Everybody has some concept of some mythology that has been unearthed on the planet. The most common mythology anyone claims to know something of is mostly Roman, Greek, Norse etc. Mythology has been a part of human history since the beginning of civilization. There have been plenty of authors that have written their own interpretations of these myths, more famously Rick Riordan with his Percy Jackson/Heroes of Olympus series that delves into the Greek/Roman mythologies. The one thing each of these mythologies have in common though, is their own type of oracle/augur/psychic that will have a prediction about the future. It was brought up by Francesca in class on Monday, that when Mark Spitz and crew went in to see the psychic, it was sort of like some books I have read before that have to do with mythology.

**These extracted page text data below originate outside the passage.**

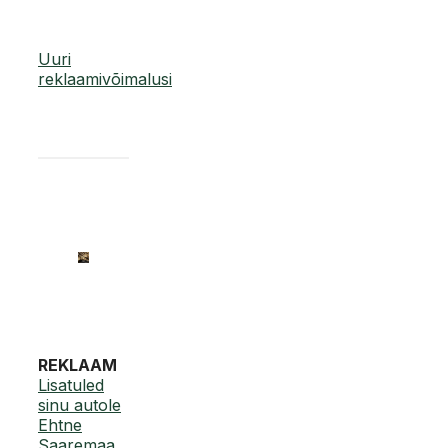
Uuri
reklaamivõimalusi
REKLAAM
Lisatuled
sinu autole
Ehtne
Saaremaa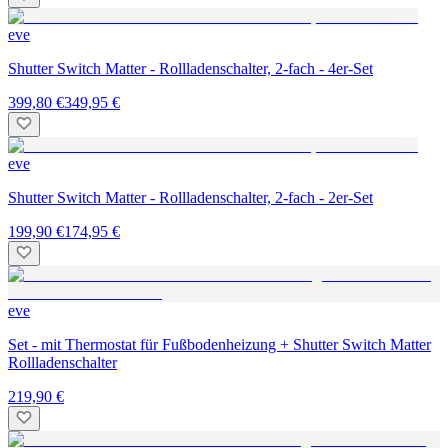
eve
Shutter Switch Matter - Rollladenschalter, 2-fach - 4er-Set
399,80 €
349,95 €
eve
Shutter Switch Matter - Rollladenschalter, 2-fach - 2er-Set
199,90 €
174,95 €
eve
Set - mit Thermostat für Fußbodenheizung + Shutter Switch Matter
Rollladenschalter
219,90 €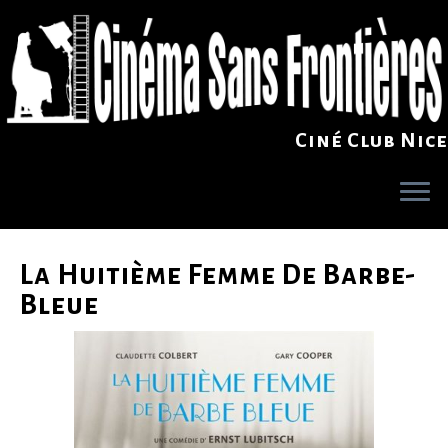
Ciné Club Nice
Skip
to
La Huitième Femme De Barbe-
content
Bleue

The Oracle of Delphi was a crucial part of Greek Mythology, most of the heroes we’ve read about wouldn’t be as great as they are if the Oracle wasn’t there. The Oracle is the one who gave out the prophecies, or riddles that the hero was to decipher and work out to complete an assignment or quest. In Rick Riordan’s hit series, Percy Jackson and the Olympians, Phoebus Apollo’s Oracle is placed within the Camp full of demigods (children of the Greek gods, half-human half-god) and she is who the young heroes go to seek counsel from when they have a questions, or a quest that needs fulfilling. In the books, the Oracle is described as having an air of reptiles or snakes wherever she walks, and the Oracle is described as ‘a human female body shriveled to a husk. The skin of her face was thin and leathery over her skull and her eyes were glassy white slits, as if the real ones had been replaced by marbles; she’d been dead a long, long time.’ (PJO: The Lightning Thief). The Oracle was integral in making heroes heroes, but without fail, whenever a prophecy was issued, chaos followed in the years to come until that Prophecy was fulfilled. The main prophecy in this series spoke of the second Titan War against the Greek gods, and how the demigod son of Poseidon can either save the world or let it die with a single choice (sorry for spoilers).

In Zone One, before Gary met his end by another one of his microaggressions, the trio of Mark Spitz, Kaitlyn and Gary happen upon a Fortune Tellers shop, and Gary wants to go in and get his palm read. Everything was going fine, and the straggler fortune teller wasn’t moving one inch as Gary laid his hand in her palm. But as soon as Gary moved his hand from hers, she moved and chomped down on Gary’s hand, sealing his doom, even though he tried to stave off the plague rushing through his body with ‘anticiprant’. The straggler fortune teller is described as having, ‘a hunk of the fortune-teller’s neck beneath her right ear was absent. The exposed meat resembled torn-up pavement tinted crimson, a scabbed hollow of gaping gristle, tubes, and pipes: the city’s skin ripped back.’ (Zone One). As in any mythology, after visiting the oracle to have a reading of the future, and having Gary’s thumb savagely bitten off, chaos ensued as pointed out by Prof. McCoy. In the streets all of the dead are surrounding the city, the few survivors are trapped in the building with no way out and it seems to be the end for our characters.